瞬間,落在慕晚棠身上的視線變得耐人尋味起來。
胡太後當即怒了。
“放肆,一個小小宮女,居然敢膽大包天蓄意汙衊太子良娣,你該當何罪!”
斐文嚇得渾身一顫,整個人癱倒在地,不停地磕頭。
額頭與地面撞擊發出 “砰砰” 的悶響,不一會兒便滲出了血絲。
“太後饒命啊,奴婢所言句句屬實,絕不敢欺瞞皇上和太後。”
“你不敢,哀家瞧著,你膽子敢的很吶。”
“你的意思是說,慕良娣害你家主子,但慕良娣跟寶妃無冤無仇,為何跟她肚子裡的皇嗣過不去,她有什麼理由?”
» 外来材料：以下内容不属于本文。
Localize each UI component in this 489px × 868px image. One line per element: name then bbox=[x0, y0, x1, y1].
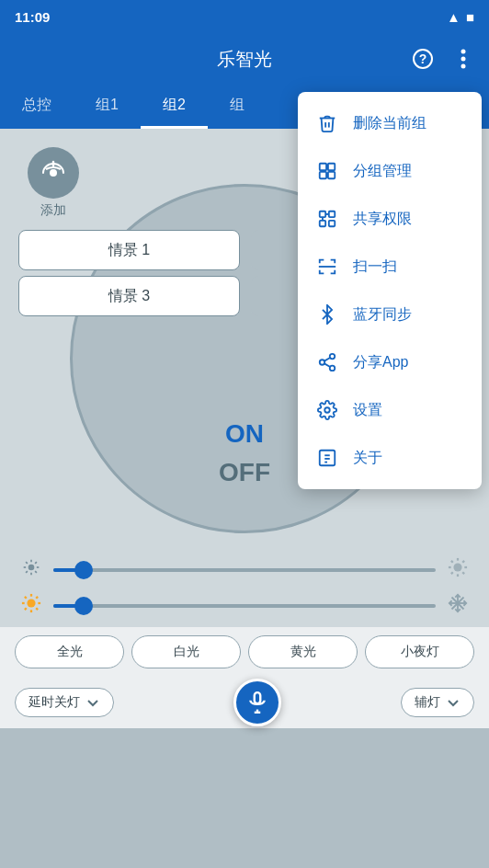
snowflake-icon bbox=[445, 593, 471, 618]
svg-text:?: ? bbox=[419, 51, 427, 66]
svg-point-57 bbox=[324, 407, 330, 413]
quick-btn-baiguang[interactable]: 白光 bbox=[131, 635, 241, 668]
scene-btn-1[interactable]: 情景 1 bbox=[18, 230, 240, 270]
quick-btn-huanguang[interactable]: 黄光 bbox=[248, 635, 358, 668]
brightness-slider[interactable] bbox=[53, 568, 436, 572]
menu-item-delete-group[interactable]: 删除当前组 bbox=[298, 99, 482, 147]
svg-point-54 bbox=[330, 366, 335, 371]
tab-group3[interactable]: 组 bbox=[208, 85, 267, 129]
bottom-bar: 延时关灯 辅灯 bbox=[0, 677, 489, 728]
quick-btn-xiaoyedeng[interactable]: 小夜灯 bbox=[365, 635, 474, 668]
svg-point-5 bbox=[50, 169, 57, 177]
svg-line-15 bbox=[35, 562, 37, 564]
svg-line-12 bbox=[26, 562, 28, 564]
svg-rect-42 bbox=[328, 164, 335, 170]
menu-item-scan[interactable]: 扫一扫 bbox=[298, 243, 482, 291]
svg-line-21 bbox=[451, 561, 453, 563]
svg-line-14 bbox=[26, 571, 28, 573]
colortemp-warm-icon bbox=[18, 593, 44, 618]
svg-point-25 bbox=[27, 599, 35, 607]
add-label: 添加 bbox=[40, 202, 66, 219]
colortemp-slider[interactable] bbox=[53, 604, 436, 608]
svg-rect-48 bbox=[329, 221, 335, 226]
menu-item-group-manage[interactable]: 分组管理 bbox=[298, 147, 482, 195]
brightness-low-icon bbox=[18, 558, 44, 581]
svg-rect-38 bbox=[255, 692, 261, 703]
svg-line-32 bbox=[25, 608, 27, 610]
mic-button[interactable] bbox=[233, 679, 281, 726]
svg-rect-47 bbox=[320, 221, 325, 226]
chevron-down-icon bbox=[85, 695, 100, 710]
svg-line-55 bbox=[324, 363, 330, 367]
chevron-down-icon-right bbox=[446, 695, 461, 710]
sliders-area bbox=[0, 542, 489, 627]
colortemp-thumb[interactable] bbox=[74, 597, 93, 615]
app-bar: 乐智光 ? bbox=[0, 33, 489, 85]
menu-item-bluetooth[interactable]: 蓝牙同步 bbox=[298, 291, 482, 338]
add-icon-circle bbox=[28, 147, 79, 199]
tab-zonekong[interactable]: 总控 bbox=[0, 85, 74, 129]
about-icon bbox=[316, 447, 338, 469]
scene-btn-3[interactable]: 情景 3 bbox=[18, 276, 240, 316]
svg-rect-41 bbox=[320, 164, 326, 170]
svg-line-56 bbox=[324, 358, 330, 361]
menu-item-about[interactable]: 关于 bbox=[298, 434, 482, 482]
menu-item-share-permission[interactable]: 共享权限 bbox=[298, 195, 482, 243]
svg-line-23 bbox=[451, 572, 453, 574]
status-icons: ▲ ■ bbox=[447, 9, 474, 25]
svg-point-7 bbox=[28, 565, 35, 571]
menu-item-share-app[interactable]: 分享App bbox=[298, 338, 482, 386]
more-button[interactable] bbox=[445, 40, 482, 77]
microphone-icon bbox=[245, 691, 269, 714]
app-bar-actions: ? bbox=[404, 33, 489, 85]
svg-rect-43 bbox=[320, 172, 326, 178]
app-title: 乐智光 bbox=[217, 47, 272, 72]
aux-light-button[interactable]: 辅灯 bbox=[401, 688, 474, 717]
brightness-high-icon bbox=[445, 557, 471, 582]
quick-btn-quanguang[interactable]: 全光 bbox=[15, 635, 124, 668]
status-bar: 11:09 ▲ ■ bbox=[0, 0, 489, 33]
delay-off-button[interactable]: 延时关灯 bbox=[15, 688, 114, 717]
svg-line-24 bbox=[462, 561, 464, 563]
svg-point-2 bbox=[461, 50, 466, 54]
svg-rect-46 bbox=[329, 211, 335, 217]
share-permission-icon bbox=[316, 208, 338, 230]
brightness-thumb[interactable] bbox=[74, 561, 93, 579]
group-icon bbox=[316, 160, 338, 182]
svg-point-4 bbox=[461, 64, 466, 69]
svg-line-22 bbox=[462, 572, 464, 574]
share-app-icon bbox=[316, 351, 338, 373]
svg-point-16 bbox=[453, 563, 461, 571]
menu-item-settings[interactable]: 设置 bbox=[298, 386, 482, 434]
dropdown-menu: 删除当前组 分组管理 共享权限 bbox=[298, 92, 482, 489]
status-time: 11:09 bbox=[15, 9, 50, 25]
svg-line-30 bbox=[25, 597, 27, 599]
wifi-icon: ▲ bbox=[447, 9, 461, 25]
svg-point-53 bbox=[320, 360, 325, 365]
svg-line-13 bbox=[35, 571, 37, 573]
tab-group1[interactable]: 组1 bbox=[74, 85, 141, 129]
tab-group2[interactable]: 组2 bbox=[141, 85, 208, 129]
bluetooth-icon bbox=[316, 303, 338, 326]
help-button[interactable]: ? bbox=[404, 40, 441, 77]
colortemp-slider-row bbox=[18, 593, 471, 618]
brightness-slider-row bbox=[18, 557, 471, 582]
on-off-area: ON OFF bbox=[219, 419, 270, 487]
add-device-area[interactable]: 添加 bbox=[28, 147, 79, 219]
svg-point-3 bbox=[461, 57, 466, 62]
scan-icon bbox=[316, 256, 338, 278]
svg-rect-44 bbox=[328, 172, 335, 178]
svg-rect-45 bbox=[320, 211, 325, 217]
battery-icon: ■ bbox=[466, 9, 474, 25]
on-button[interactable]: ON bbox=[225, 419, 264, 449]
quick-buttons-row: 全光 白光 黄光 小夜灯 bbox=[0, 627, 489, 677]
settings-icon bbox=[316, 399, 338, 421]
trash-icon bbox=[316, 112, 338, 134]
svg-point-52 bbox=[330, 354, 335, 360]
svg-line-33 bbox=[36, 597, 38, 599]
svg-line-31 bbox=[36, 608, 38, 610]
off-button[interactable]: OFF bbox=[219, 458, 270, 487]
太後娘娘端坐在主位上,目光如炬,緊緊盯著癱倒在地的斐文,聲音裡裹挾著不容置疑的威嚴。
一人當關,萬夫莫開。
崇明帝和皇後看到這一幕,驚訝之情溢於言表。
尤其是崇明帝。
他最為瞭解他這個母後,自從坐上太後之位。
尤其整日禮佛,脾氣溫和慈善,幾乎從未發火。
當然,宮裡也沒有人敢惹太後不痛快。
多久沒見過母後如此生氣了。
崇明帝莫名的感到懷念。
可一想到母後因為維護慕晚棠發了這麼大火,他這個當兒子的居然隱隱有點吃醋。
看來慕氏那小丫頭,真的很合母後心意。
斐文被盯的頭皮發麻,整個人抖如篩糠。
但事情已經到了這種地步,她只能硬著頭皮繼續。
哆哆嗦嗦道:“娘娘她...她當時跟慕良娣說了幾句不合規矩的話,所以...”
聞言,胡太後差點氣笑了。
“既然知道自己說的話不合規矩,還敢說,依哀家看,分明是她自作自受。”
“那你複述一遍,寶妃對慕良娣說過什麼。”
斐文緊張的嚥了咽口水,喉嚨幹澀道。
“娘娘她...她說,良娣入東宮一年之久,又獨得太子殿下獨寵。”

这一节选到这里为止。